C’est une question intéressante! Je crois qu’en tant que jeunes cavaliers, nous avons énormément à apprendre des plus expérimentés. En même temps, il est intéressant de voir quelles idées ou réflexions peuvent émerger des athlètes de la nouvelle génération, surtout lorsque cela conduit à des échanges constructifs avec les aînés. Cela peut permettre de développer une approche équilibrée, une sorte de mélange de deux visions. Dans le sport, globalement, et en équitation en particulier, je pense que la meilleure approche consiste justement à tenter de trouver un tel équilibre et à travailler de manière intergénérationnelle. Il est essentiel de combiner expérience et modernité. Je ne crois pas qu’il faille se concentrer uniquement sur de nouvelles méthodes ou idées, car, au final, on en revient toujours à une philosophie générale et ancienne visant à considérer les chevaux comme les animaux qu’ils sont. Par ailleurs, pour des questions techniques ou lorsqu’il s’agit de prendre des décisions importantes à l’échelle de la Fédération équestre internationale (FEI) par exemple, il faut souvent une grande expérience et une compréhension approfondie dont nous, les jeunes, ne disposons pas toujours. En revanche, il peut être utile d’entendre nos perspectives sur les sujets qui nous concernent directement, comme le circuit et les grandes échéances Jeunes, par exemple.

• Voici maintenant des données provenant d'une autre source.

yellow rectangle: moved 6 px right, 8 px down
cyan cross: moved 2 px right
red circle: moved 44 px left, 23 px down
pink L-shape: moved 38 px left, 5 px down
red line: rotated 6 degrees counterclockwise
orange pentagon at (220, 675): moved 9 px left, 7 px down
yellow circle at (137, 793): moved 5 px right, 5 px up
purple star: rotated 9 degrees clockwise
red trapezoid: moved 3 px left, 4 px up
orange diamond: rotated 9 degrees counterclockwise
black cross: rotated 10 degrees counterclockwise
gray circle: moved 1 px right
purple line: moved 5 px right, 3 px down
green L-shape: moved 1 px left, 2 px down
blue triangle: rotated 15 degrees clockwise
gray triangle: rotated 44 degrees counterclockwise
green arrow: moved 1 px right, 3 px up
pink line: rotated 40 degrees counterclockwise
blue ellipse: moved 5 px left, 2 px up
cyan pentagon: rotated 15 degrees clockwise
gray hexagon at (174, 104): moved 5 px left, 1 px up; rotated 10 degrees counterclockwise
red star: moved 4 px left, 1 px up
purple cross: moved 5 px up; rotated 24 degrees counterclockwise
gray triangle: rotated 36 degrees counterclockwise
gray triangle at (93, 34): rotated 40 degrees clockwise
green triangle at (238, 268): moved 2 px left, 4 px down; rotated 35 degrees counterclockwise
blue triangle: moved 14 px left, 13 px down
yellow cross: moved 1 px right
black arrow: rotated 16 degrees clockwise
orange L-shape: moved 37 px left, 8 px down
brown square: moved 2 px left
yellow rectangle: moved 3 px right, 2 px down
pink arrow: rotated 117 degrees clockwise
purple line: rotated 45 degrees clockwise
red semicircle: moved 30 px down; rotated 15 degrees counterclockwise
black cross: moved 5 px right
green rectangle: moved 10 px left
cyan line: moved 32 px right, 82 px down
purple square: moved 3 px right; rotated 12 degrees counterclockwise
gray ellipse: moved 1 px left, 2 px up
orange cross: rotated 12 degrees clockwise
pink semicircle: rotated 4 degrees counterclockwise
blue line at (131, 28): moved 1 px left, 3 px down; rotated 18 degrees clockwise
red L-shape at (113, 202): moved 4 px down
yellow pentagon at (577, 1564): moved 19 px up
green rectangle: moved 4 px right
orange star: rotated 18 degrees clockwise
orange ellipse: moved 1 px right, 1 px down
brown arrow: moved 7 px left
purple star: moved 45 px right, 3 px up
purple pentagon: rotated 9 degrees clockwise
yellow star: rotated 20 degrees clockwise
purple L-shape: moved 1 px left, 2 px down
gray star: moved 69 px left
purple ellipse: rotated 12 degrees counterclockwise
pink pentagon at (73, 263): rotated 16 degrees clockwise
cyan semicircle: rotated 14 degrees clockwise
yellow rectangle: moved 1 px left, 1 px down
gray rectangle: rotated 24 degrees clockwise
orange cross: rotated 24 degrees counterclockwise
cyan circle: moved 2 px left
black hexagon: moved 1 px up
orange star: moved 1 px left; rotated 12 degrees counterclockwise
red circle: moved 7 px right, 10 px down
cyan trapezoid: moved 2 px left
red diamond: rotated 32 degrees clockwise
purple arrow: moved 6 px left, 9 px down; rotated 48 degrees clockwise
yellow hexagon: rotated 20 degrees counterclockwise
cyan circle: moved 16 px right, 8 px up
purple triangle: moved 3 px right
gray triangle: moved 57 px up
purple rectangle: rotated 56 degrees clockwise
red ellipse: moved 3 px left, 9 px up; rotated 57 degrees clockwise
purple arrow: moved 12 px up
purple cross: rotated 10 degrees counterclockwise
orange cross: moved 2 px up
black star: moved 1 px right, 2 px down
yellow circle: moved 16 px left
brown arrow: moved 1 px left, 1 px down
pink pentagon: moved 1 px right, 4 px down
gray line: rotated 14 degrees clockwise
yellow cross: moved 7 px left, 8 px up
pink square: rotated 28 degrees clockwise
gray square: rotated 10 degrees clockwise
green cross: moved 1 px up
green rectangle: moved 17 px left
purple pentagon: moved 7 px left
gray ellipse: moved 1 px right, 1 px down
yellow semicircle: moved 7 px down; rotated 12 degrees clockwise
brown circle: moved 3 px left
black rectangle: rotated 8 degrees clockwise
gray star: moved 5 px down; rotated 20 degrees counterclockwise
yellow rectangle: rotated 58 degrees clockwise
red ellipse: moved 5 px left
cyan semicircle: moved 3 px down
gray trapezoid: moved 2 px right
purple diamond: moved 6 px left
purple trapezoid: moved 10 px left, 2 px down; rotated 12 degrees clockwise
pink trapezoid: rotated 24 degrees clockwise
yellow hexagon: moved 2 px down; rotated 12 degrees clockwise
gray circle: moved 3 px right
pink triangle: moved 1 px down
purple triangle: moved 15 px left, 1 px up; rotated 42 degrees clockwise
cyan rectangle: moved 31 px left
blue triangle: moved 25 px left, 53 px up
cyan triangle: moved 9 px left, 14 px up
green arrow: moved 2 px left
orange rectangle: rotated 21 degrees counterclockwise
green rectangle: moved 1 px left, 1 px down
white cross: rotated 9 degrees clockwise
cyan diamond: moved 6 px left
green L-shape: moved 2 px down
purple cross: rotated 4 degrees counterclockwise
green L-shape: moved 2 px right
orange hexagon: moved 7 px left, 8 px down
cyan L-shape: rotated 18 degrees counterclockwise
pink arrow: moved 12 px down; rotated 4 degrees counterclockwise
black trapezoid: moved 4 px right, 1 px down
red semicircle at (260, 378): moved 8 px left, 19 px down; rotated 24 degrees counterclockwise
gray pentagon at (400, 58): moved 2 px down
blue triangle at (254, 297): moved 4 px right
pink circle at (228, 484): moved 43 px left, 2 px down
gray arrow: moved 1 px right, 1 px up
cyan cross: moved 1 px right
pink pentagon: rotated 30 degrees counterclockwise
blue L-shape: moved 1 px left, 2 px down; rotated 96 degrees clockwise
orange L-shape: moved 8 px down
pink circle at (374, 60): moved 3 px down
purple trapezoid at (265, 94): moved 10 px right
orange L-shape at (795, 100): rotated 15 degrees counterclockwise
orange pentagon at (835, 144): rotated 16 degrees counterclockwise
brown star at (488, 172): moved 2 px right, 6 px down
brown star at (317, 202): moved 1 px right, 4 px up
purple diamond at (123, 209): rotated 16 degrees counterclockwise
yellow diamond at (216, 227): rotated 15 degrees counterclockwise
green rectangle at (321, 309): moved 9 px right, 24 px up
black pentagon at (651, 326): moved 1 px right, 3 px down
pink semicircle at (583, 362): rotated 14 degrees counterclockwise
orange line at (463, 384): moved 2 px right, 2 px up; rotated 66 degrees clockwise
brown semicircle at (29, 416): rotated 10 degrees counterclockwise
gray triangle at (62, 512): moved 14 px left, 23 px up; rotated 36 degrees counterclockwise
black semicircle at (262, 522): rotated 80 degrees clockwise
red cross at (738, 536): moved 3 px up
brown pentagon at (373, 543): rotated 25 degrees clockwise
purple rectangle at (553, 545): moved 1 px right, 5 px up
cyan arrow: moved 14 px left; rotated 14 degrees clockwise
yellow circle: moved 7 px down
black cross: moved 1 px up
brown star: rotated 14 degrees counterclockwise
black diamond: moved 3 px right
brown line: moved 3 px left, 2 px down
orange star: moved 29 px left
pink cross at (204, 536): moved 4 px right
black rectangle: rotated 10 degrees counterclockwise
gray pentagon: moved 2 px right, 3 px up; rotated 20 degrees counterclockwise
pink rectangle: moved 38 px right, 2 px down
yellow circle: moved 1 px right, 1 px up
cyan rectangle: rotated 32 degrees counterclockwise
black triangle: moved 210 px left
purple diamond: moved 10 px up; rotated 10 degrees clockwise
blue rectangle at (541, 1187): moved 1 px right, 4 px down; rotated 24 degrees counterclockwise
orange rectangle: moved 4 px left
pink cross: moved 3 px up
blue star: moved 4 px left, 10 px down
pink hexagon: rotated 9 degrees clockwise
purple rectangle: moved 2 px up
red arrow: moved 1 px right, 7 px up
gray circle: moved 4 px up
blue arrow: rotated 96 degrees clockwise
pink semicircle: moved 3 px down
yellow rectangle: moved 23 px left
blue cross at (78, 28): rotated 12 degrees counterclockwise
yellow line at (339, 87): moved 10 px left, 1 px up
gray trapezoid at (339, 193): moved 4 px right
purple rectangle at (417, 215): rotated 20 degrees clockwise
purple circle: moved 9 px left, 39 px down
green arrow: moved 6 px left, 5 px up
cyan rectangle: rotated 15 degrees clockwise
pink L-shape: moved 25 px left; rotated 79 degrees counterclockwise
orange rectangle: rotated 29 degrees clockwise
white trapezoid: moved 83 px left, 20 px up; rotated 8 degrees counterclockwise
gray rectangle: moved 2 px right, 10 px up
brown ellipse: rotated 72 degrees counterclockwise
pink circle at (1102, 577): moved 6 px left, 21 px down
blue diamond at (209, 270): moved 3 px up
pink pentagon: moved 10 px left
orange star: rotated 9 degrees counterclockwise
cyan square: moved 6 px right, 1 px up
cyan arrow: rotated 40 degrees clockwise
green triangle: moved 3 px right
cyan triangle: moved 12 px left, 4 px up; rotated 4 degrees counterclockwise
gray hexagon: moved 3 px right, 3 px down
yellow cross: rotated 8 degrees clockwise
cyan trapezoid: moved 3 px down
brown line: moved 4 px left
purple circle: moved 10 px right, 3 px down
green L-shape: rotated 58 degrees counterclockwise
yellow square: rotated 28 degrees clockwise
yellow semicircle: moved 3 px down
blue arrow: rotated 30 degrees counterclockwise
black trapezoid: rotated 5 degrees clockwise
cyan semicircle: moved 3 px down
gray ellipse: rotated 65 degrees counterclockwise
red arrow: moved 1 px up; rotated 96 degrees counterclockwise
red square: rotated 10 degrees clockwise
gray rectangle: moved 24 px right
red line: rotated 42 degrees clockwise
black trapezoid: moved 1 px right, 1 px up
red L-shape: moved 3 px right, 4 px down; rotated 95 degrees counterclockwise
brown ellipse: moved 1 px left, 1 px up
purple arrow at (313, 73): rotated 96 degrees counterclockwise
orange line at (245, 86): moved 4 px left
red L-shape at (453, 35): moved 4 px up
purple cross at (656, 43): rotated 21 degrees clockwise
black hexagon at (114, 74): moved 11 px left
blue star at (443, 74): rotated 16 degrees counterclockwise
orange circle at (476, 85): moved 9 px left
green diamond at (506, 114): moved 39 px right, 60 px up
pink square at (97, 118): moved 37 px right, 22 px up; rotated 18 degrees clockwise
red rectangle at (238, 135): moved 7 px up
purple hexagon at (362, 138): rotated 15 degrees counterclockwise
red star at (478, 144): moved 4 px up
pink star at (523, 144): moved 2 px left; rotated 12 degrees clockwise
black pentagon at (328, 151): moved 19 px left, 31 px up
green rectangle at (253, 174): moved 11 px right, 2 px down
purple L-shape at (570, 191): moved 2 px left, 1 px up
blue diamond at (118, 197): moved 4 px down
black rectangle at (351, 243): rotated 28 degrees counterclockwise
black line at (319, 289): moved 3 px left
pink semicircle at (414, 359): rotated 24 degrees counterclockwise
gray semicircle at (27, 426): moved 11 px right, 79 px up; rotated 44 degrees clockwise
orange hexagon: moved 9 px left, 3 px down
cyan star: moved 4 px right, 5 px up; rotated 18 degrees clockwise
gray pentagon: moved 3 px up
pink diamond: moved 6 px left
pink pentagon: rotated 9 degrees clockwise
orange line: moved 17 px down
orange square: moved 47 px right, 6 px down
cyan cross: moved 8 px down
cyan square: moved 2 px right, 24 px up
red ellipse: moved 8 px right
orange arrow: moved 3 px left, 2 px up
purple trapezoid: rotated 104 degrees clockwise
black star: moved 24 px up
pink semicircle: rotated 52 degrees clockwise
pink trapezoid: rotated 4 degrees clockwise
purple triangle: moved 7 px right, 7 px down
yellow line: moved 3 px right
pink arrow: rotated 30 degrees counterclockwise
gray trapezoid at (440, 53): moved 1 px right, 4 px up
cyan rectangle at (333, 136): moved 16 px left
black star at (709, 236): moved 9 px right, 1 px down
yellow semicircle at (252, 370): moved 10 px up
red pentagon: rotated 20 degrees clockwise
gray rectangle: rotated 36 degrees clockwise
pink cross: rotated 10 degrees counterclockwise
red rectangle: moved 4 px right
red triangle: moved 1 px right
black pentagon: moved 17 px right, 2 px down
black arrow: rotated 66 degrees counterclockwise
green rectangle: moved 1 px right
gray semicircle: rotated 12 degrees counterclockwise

Comme beaucoup de cavaliers de votre âge, vous avez choisi de partir vous former à l’étranger, dans les écuries danoises d’Andreas et Christian Schou. Quelles ont été vos motivations pour franchir ce pas?

J’ai décidé de rejoindre leurs écuries parce que je pense qu’il est important de découvrir divers systèmes, et d’apprendre de différentes personnes. Auparavant, j’étais installée en Allemagne, mais à trente minutes de Bâle. Je me sens vraiment très heureuse chez les Schou. Leur philosophie d’entraînement est très intéressante. Ici, j’ai la chance de toujours avoir une personne pour m’épauler lorsque je monte à cheval, mais aussi pour m’aider dans la planification de mes compétitions, l’organisation de mon équipe. Depuis que je suis arrivée, en janvier, je réalise vraiment l’importance de la gestion et du management des chevaux, mais aussi des écuries et de sa propre carrière d’athlète. J’ai encore beaucoup à apprendre dans ces domaines, mais cela m’intéresse beaucoup!

Quels cavaliers vous inspirent le plus? 

Il y en a tellement! Je pense d’abord à Steve Guerdat, bien sûr, mais aussi à Martin Fuchs et de nombreux autres cavaliers suisses. Le style de Marcus Ehning est également une grande inspiration, et je suis très intéressée par la philosophie de Peder Fredricson (découvrez le grand entretien accordé à GRANDPRIX par le Suédois ici). À chaque fois que je me trouve en concours avec ces cavaliers-là, j’essaie de les observer pendant leurs détentes, ou même aux écuries, pour tenter d’apprendre des choses.